---------- Material to process ----------

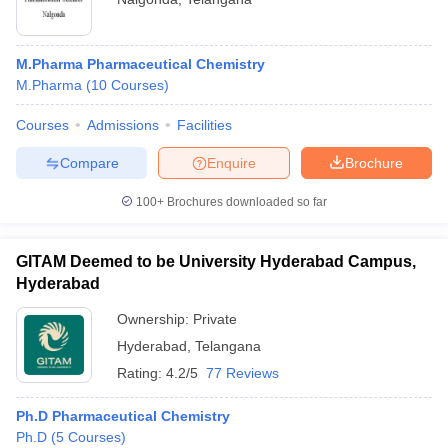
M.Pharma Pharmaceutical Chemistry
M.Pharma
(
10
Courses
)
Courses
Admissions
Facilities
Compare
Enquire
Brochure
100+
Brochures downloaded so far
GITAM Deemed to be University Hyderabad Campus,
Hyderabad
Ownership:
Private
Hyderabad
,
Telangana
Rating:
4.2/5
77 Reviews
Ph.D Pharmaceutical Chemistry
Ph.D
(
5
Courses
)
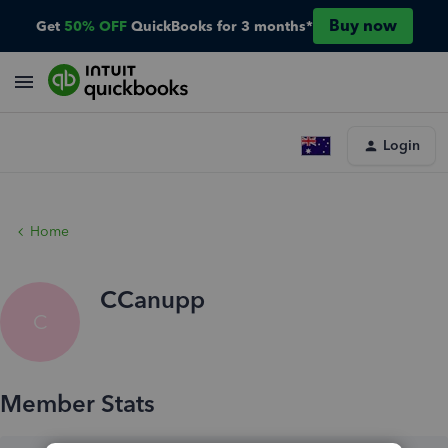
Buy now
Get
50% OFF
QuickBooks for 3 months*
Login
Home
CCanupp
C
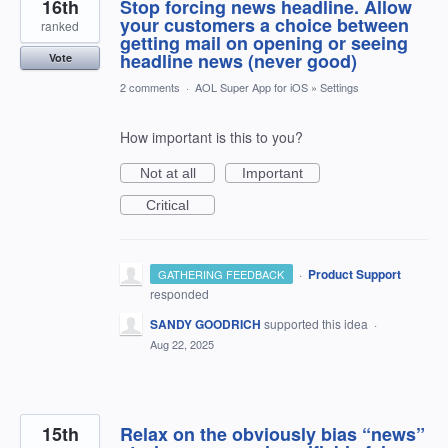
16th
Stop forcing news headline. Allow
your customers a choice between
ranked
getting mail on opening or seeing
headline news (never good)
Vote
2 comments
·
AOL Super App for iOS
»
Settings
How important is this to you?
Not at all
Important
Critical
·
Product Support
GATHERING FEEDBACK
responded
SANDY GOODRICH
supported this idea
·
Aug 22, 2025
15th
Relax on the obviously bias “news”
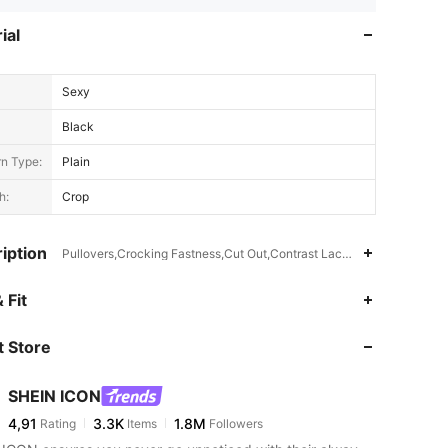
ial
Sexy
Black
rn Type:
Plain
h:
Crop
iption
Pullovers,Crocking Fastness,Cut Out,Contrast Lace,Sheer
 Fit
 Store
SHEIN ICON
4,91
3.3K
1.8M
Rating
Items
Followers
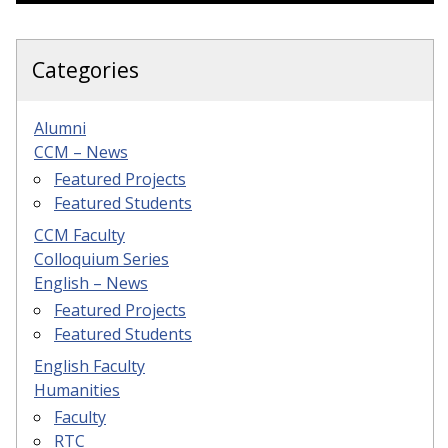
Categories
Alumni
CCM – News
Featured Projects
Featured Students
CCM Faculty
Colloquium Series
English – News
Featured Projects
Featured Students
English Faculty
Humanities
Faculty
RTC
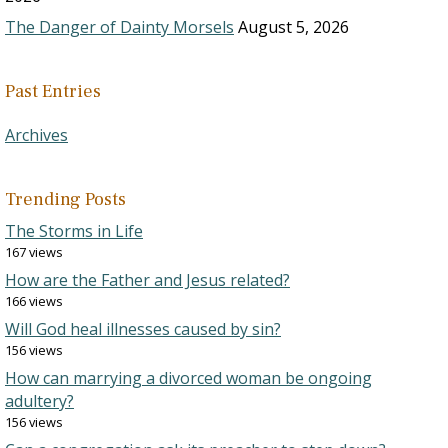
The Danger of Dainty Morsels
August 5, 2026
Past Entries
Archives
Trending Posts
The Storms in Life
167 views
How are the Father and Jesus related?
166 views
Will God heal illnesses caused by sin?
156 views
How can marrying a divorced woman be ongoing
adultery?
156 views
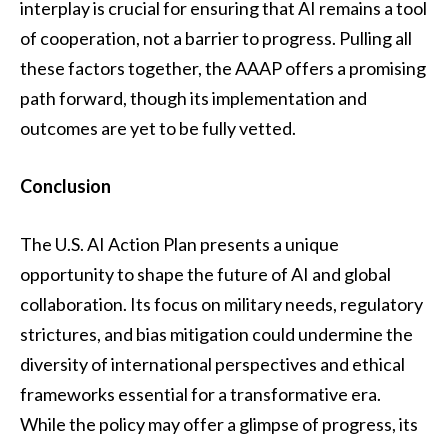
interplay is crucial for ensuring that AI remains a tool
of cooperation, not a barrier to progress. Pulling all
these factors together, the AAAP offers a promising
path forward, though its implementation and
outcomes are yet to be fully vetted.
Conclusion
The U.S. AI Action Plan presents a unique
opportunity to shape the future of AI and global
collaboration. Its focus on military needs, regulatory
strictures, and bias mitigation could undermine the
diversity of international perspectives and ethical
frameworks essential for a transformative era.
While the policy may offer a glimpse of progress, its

----------

*What needs to be done*. Would you please copy the listing exactly, omitting every picture?

*Your solution*.
M.Pharma Pharmaceutical Chemistry
M.Pharma
(
10
Courses
)
Courses
Admissions
Facilities
Compare
Enquire
Brochure
100+
Brochures downloaded so far
GITAM Deemed to be University Hyderabad Campus,
Hyderabad
Ownership:
Private
Hyderabad
,
Telangana
Rating:
4.2/5
77 Reviews
Ph.D Pharmaceutical Chemistry
Ph.D
(
5
Courses
)
Buy now
Get
50% OFF
QuickBooks for 3 months*
Login
Home
CCanupp
C
16th
Stop forcing news headline. Allow
your customers a choice between
ranked
getting mail on opening or seeing
headline news (never good)
Vote
2 comments
·
AOL Super App for iOS
»
Settings
How important is this to you?
Not at all
Important
Critical
·
Product Support
GATHERING FEEDBACK
responded
SANDY GOODRICH
supported this idea
·
Aug 22, 2025
15th
Relax on the obviously bias “news”
ial
Sexy
Black
rn Type:
Plain
h:
Crop
iption
Pullovers,Crocking Fastness,Cut Out,Contrast Lace,Sheer
 Fit
 Store
SHEIN ICON
4,91
3.3K
1.8M
Rating
Items
Followers
Categories
Alumni
CCM – News
Featured Projects
Featured Students
CCM Faculty
Colloquium Series
English – News
Featured Projects
Featured Students
English Faculty
Humanities
Faculty
RTC
The Danger of Dainty Morsels
August 5, 2026
Past Entries
Archives
Trending Posts
The Storms in Life
167 views
How are the Father and Jesus related?
166 views
Will God heal illnesses caused by sin?
156 views
How can marrying a divorced woman be ongoing
adultery?
156 views
interplay is crucial for ensuring that AI remains a tool
of cooperation, not a barrier to progress. Pulling all
these factors together, the AAAP offers a promising
path forward, though its implementation and
outcomes are yet to be fully vetted.
Conclusion
The U.S. AI Action Plan presents a unique
opportunity to shape the future of AI and global
collaboration. Its focus on military needs, regulatory
strictures, and bias mitigation could undermine the
diversity of international perspectives and ethical
frameworks essential for a transformative era.
While the policy may offer a glimpse of progress, its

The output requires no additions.